Employers can ban employees from using work email for personal purposes, including union organizing, the National Labor Relations Board ruled on Monday. The board’s three Trump-appointed members voted for the rule, which overturned an Obama-era rule reaching the opposite conclusion. The NLRB’s lone Democratic member, Lauren McFerran, dissented from the decision.
Federal labor law protects employees’ right to organize without interference from employers. That includes a limited right to engage in organizing activities in the workplace. For example, an off-duty employee has a right to distribute union literature in an employee break room or the parking lot.
Labor-rights advocates have long argued that this principle should extend to workplace email systems. They point out that email can be one of the most efficient ways for workers to contact one another and discuss workplace issues. And they note that the costs to employers from added email use is negligible.
In a 2014 decision, an Obama-appointed majority of the NLRB agreed with this logic, holding that “employee use of email for statutorily protected communications on nonworking time must presumptively be permitted by employers who have chosen to give employees access to their email systems.”
But then Donald Trump got elected president and Republicans gained control over the agency. They have a different perspective on the issue.
Republicans see property rights as key
The latest ruling focuses on the casino operator Caesars Entertainment, which has broad policies prohibiting employees from using its email systems for personal use. These policies don’t single out union organizing. Rather, they prohibit employees from sending “non-business information” via email or using email to solicit “for personal gain or advancement of personal views.” The policy appears to ban employees from recruiting members for their church or bowling league as much as it bans union solicitation.
Still, labor organizers objected, arguing that this broad policy impinges on worker rights to communicate with one another about workplace issues. They pointed to the Obama-era rule protecting workers’ rights to communicate with one another via email about workplace concerns.
But the NLRB’s three-member Republican majority took the case as an opportunity to overturn that rule.

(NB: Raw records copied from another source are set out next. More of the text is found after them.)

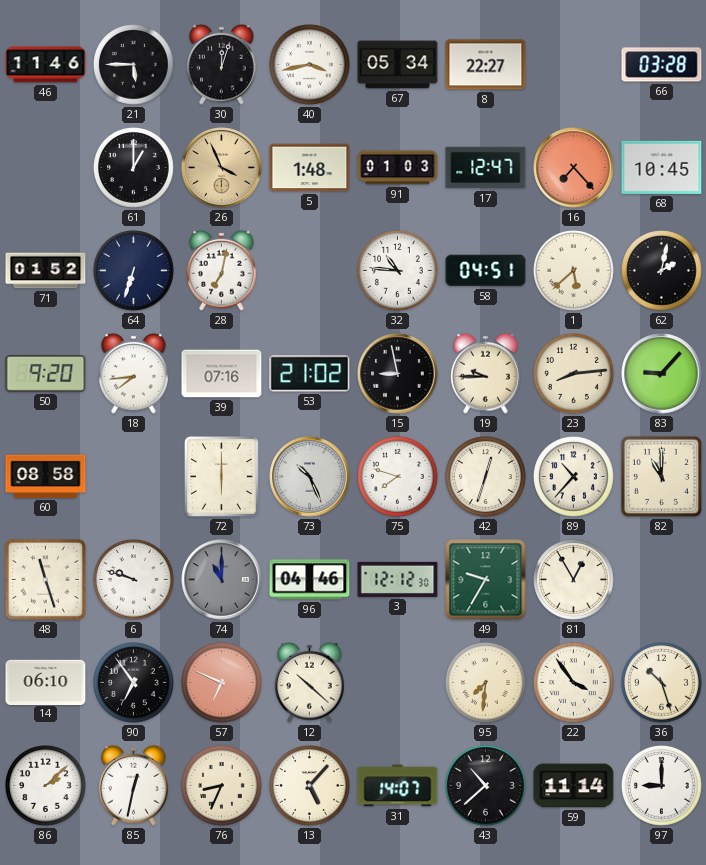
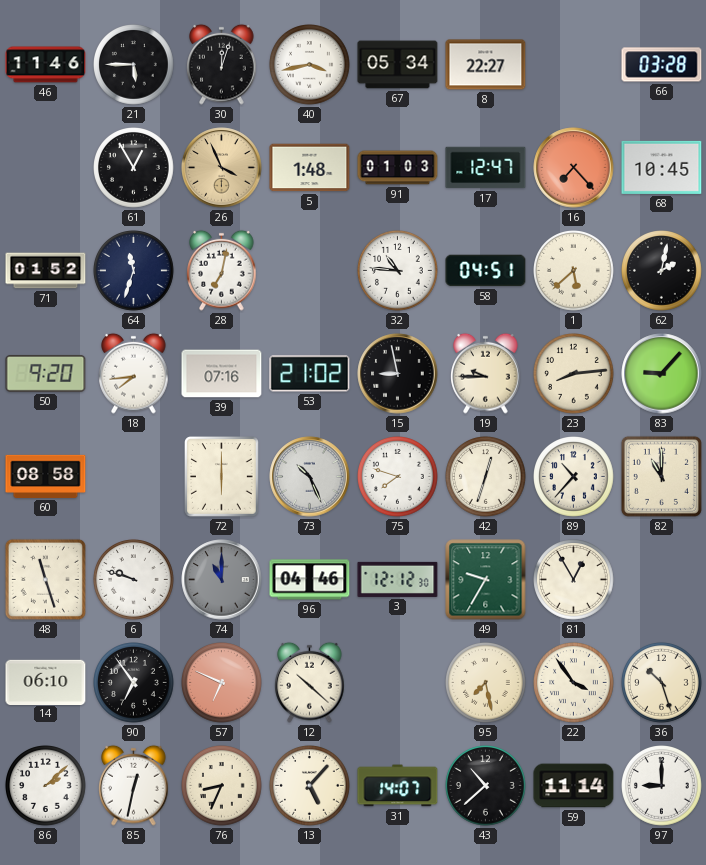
61: 1:00 -> 12:55
64: 6:33 -> 11:33
95: 7:31 -> 7:28
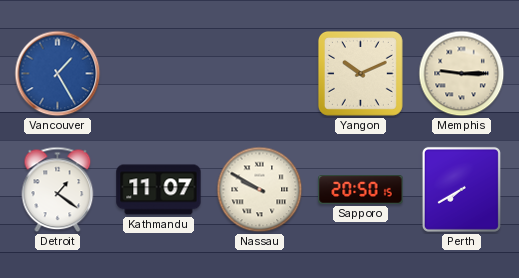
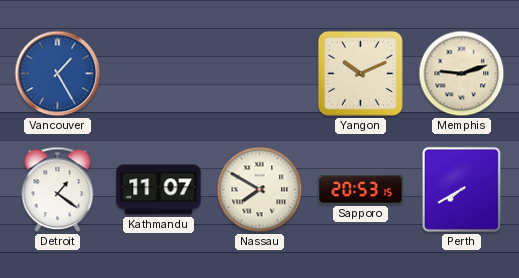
Memphis: 9:15 -> 9:12
Nassau: 9:50 -> 7:50
Sapporo: 20:50 -> 20:53
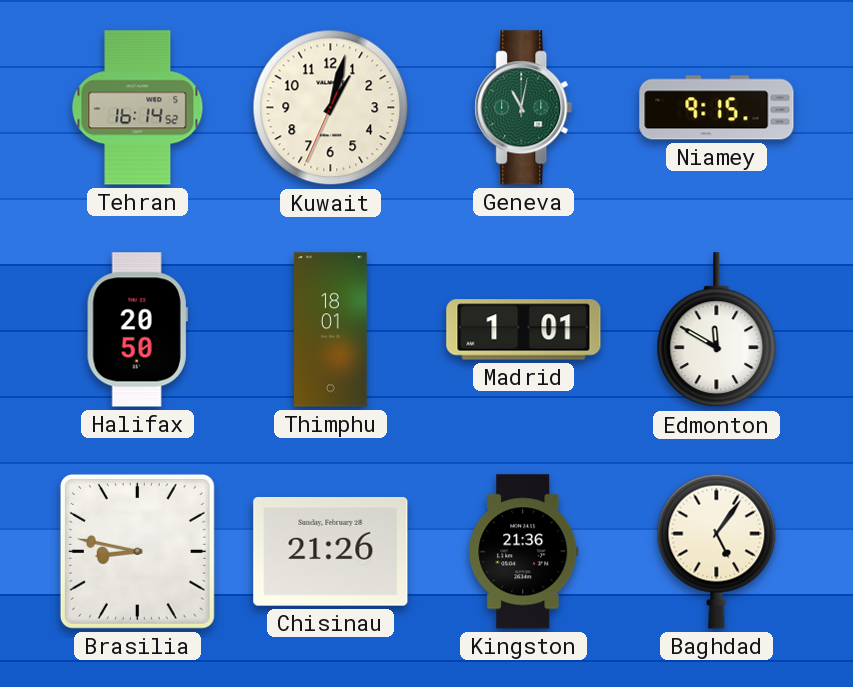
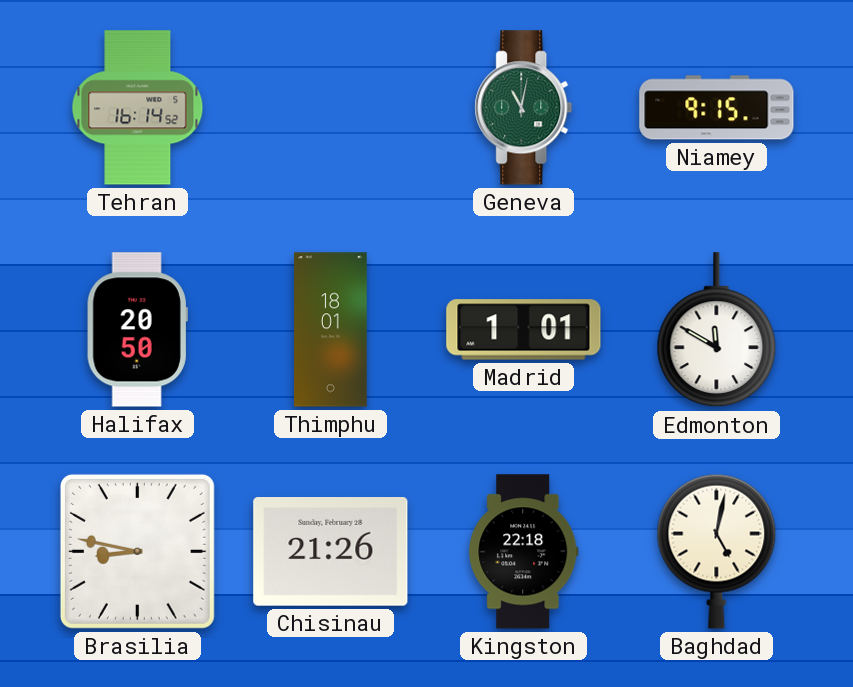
Kuwait: 1:02 -> none
Kingston: 21:36 -> 22:18
Baghdad: 5:06 -> 5:02
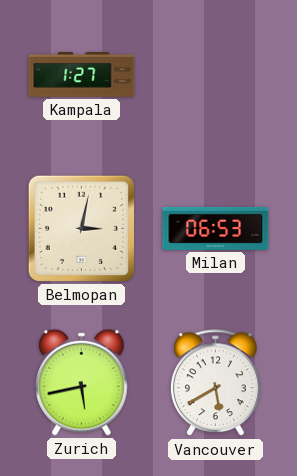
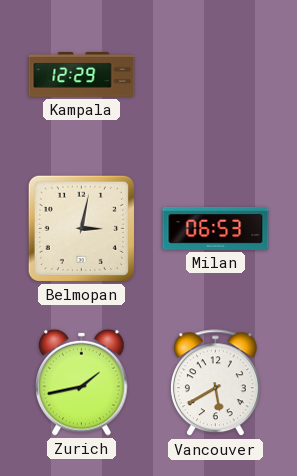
Kampala: 1:27 -> 12:29
Zurich: 5:43 -> 1:43
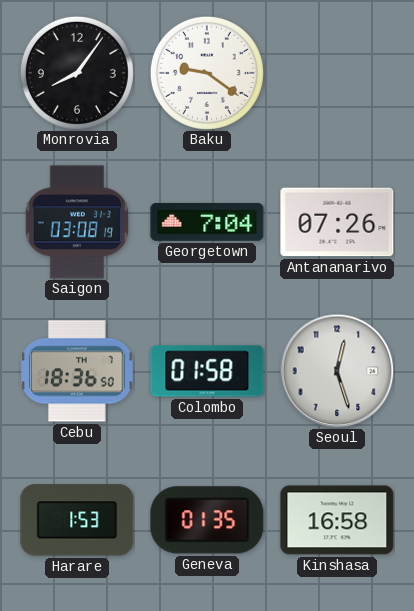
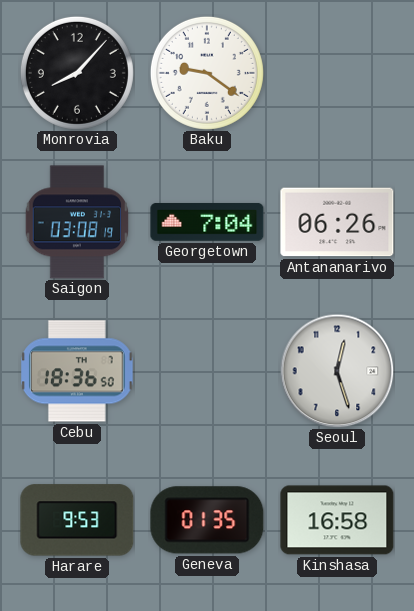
Monrovia: 8:06 -> 8:07
Antananarivo: 07:26 -> 06:26
Colombo: 01:58 -> none
Harare: 1:53 -> 9:53
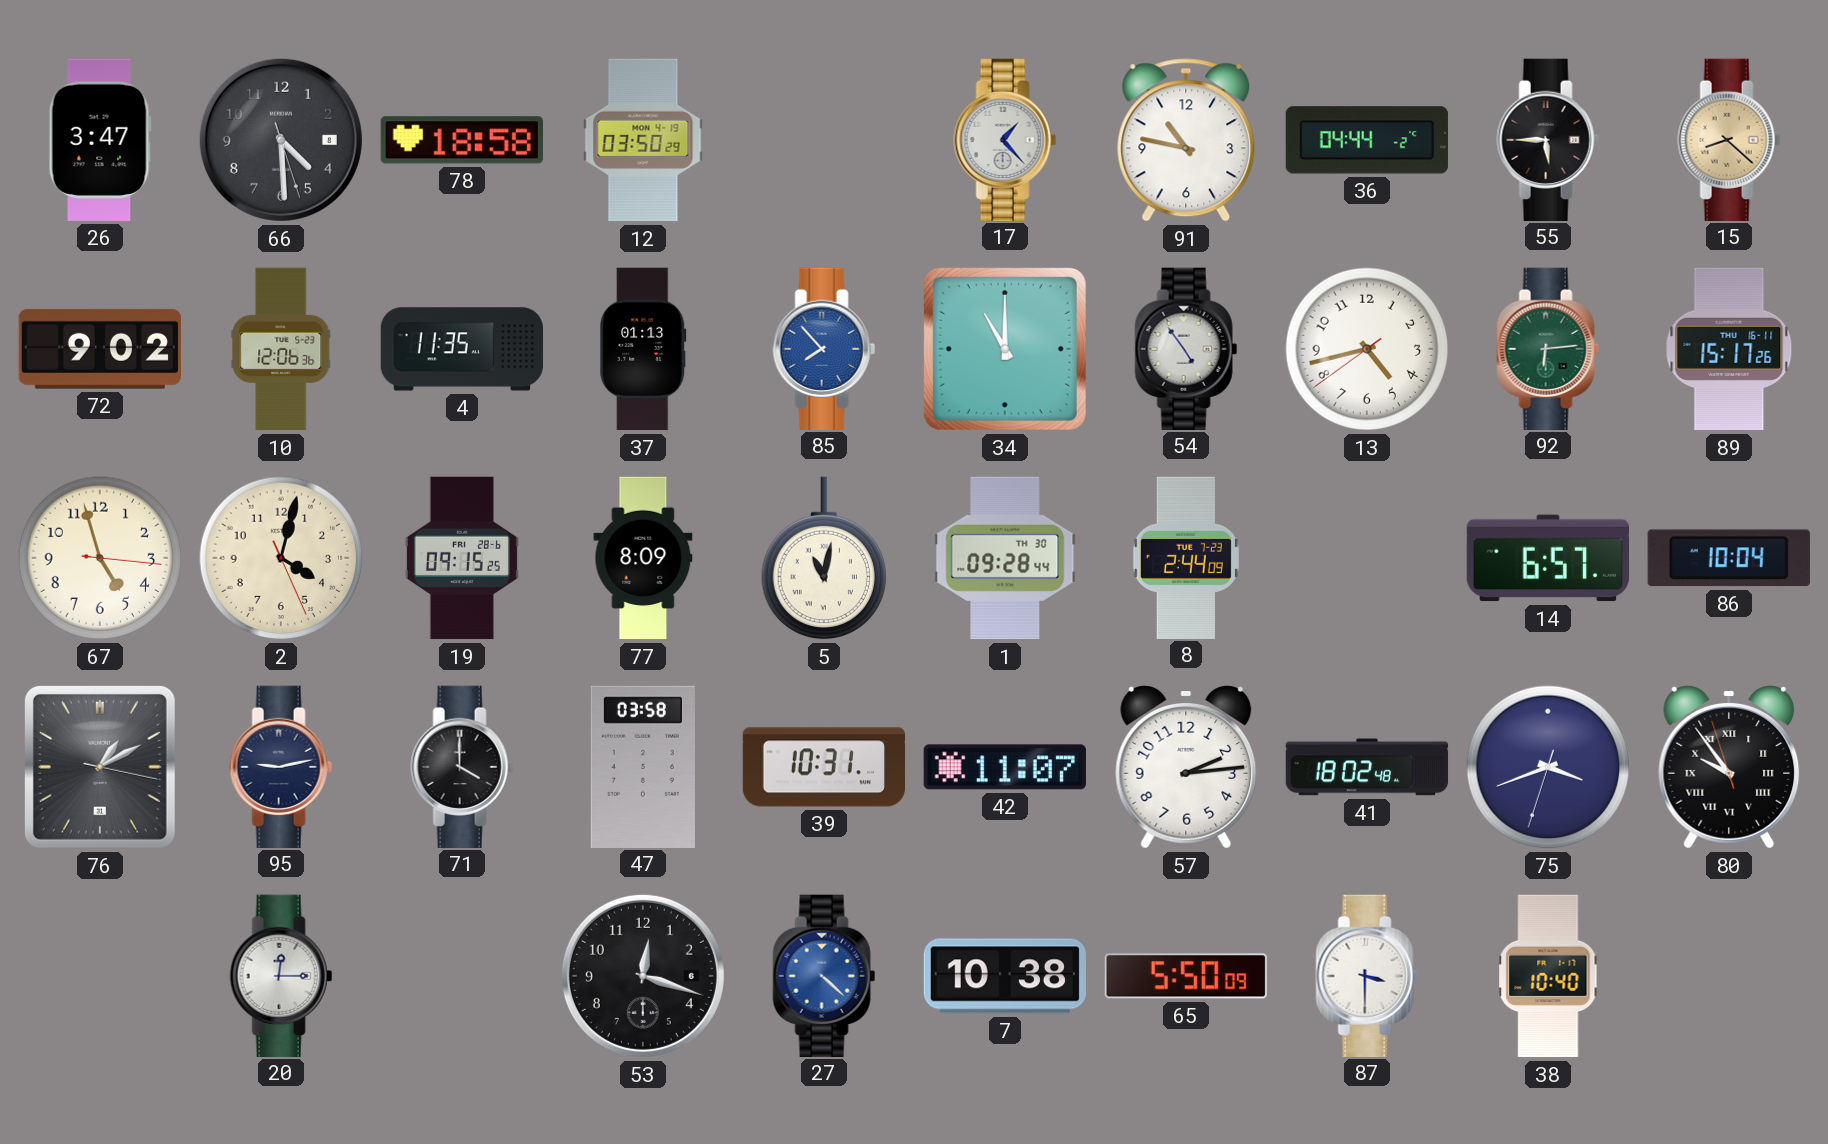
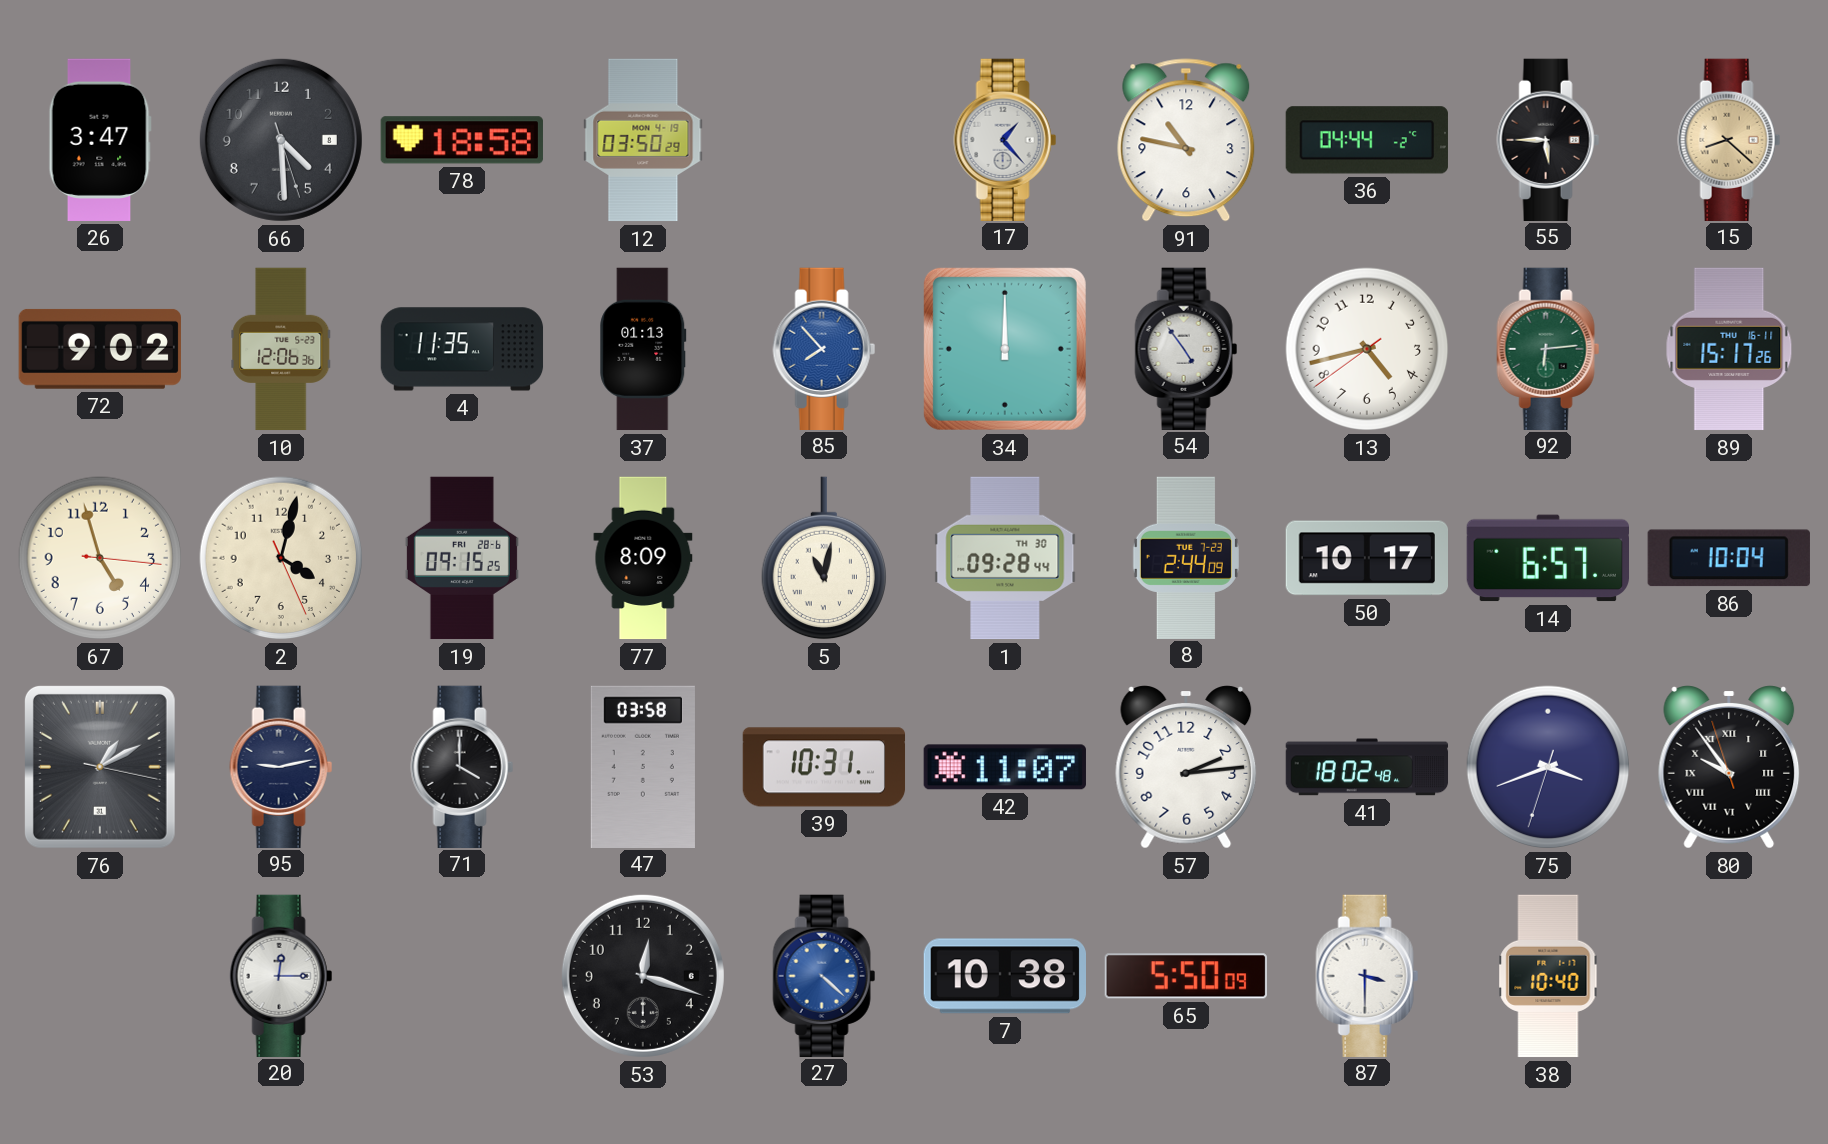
34: 11:00 -> 12:00
50: none -> 10:17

For the Republican board members, employer property rights are of paramount importance in the case. Employers own their email systems, the board reasoned in its Monday decision, and they have a right to decide how it’s used.
The law merely requires that workers be given some reasonable means of communicating with one another, the board held. The law already protects the rights of workers to communicate via face-to-face conversations and the distribution of literature. That gives workers sufficient opportunities to communicate to satisfy the requirements of labor law, the board ruled. In the majority’s view, it wouldn’t be appropriate to extend those protections to email because doing so infringes on the employers’ property rights to their email systems.
The board’s lone Democrat, Lauren McFerran, dissented from the ruling, arguing that the majority had misinterpreted the law. She argued that property rights weren’t relevant to the case because Caesars had already granted its employees access to the email system.
And she pointed to other cases in which the NLRB or the courts had upheld workers’ rights to communicate about labor issues using company property. For example, workers have a right to put union stickers on their hardhats—even if the hardhats are the property of the employer. That’s because the worker already has permission to use the hardhat, and attaching a sticker doesn’t interfere with the worker’s ability to do his or her job. The same reasoning should apply to communicating about labor issues on a company email system, McFerran argued.